W3C home > Mailing lists > Public > www-html@w3.org > August 2006

Re: Number, Date, Time, Quantity

From: David Woolley <david@djwhome.demon.co.uk>
Date: Wed, 30 Aug 2006 21:43:59 +0100 (BST)
Message-Id: <200608302043.k7UKhxx01219@djwhome.demon.co.uk>
To: www-html@w3.org

> If there was a tag like <number>1,234.56</number>

This is an element, not a tag

I believe all of these have been proposed and discussed before,
except that date wasn't split into three.   shortdate and longdate,
as distinct elements should be rejected outright, because the
distinction is purely presentational and doesn't belong in HTML.

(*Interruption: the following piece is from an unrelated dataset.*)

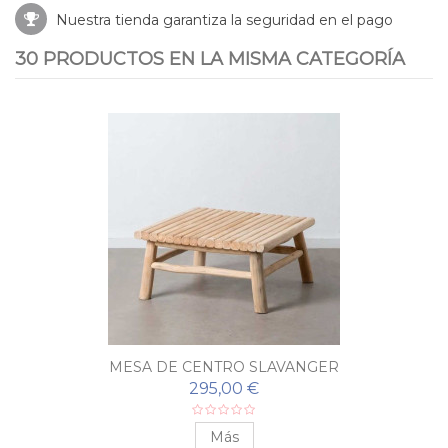
Nuestra tienda garantiza la seguridad en el pago
30 PRODUCTOS EN LA MISMA CATEGORÍA
MESA DE CENTRO SLAVANGER
295,00 €
Más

Please search the archives.

> If there was a tag like <shortdate>31/12/2006</shortdate>
> it could be displayed as 12-31-06 based on the users settings

It's an invalid date in the USA.  In my view, the only way of
making a date element work would be like:

<date ISOdate="2006-12-31">31/12/2006</date>

as that is the only form in which you are marking up the original text
and also providing a machine processable date in a form normally used
in standards (and the one used in XML schemas).

Note that Wikipedia does mark and transform dates, and that date formats
vary within the same language, so there is precedent for such transformations
being useful.  However the real point here would be that machines may
not be able to tell the difference between dates and reference numbers.

> If there was a tag like <time>23:59:59</time>
> it could be displayed as 11.59.59 PM

>From a standards point of view, time of day and day of year are
special cases of the same thing, so:

<date ISOdate="23:59:59-04:00">23:59 EDT</date> or
<date ISOdate="12:00">mid-day local time</date>

would be what would be required.

> This email is intended solely for the use of the individual to whom

You haven't named an individual natural person.  Presumably everyone
reading this should not be.  I think the version of this notice with
the term "individual" is even worse than the one with a more general 
definition of intended recipient.

> it is addressed and may contain confidential and/or privileged
> material.  

If we make the assumption that this was added in error, we can also make
the assumption that it was added in error when there is doubt as to 
whether the contents were intended to confidential.  If the contents were
obviously confidential, there would be no need to say they were.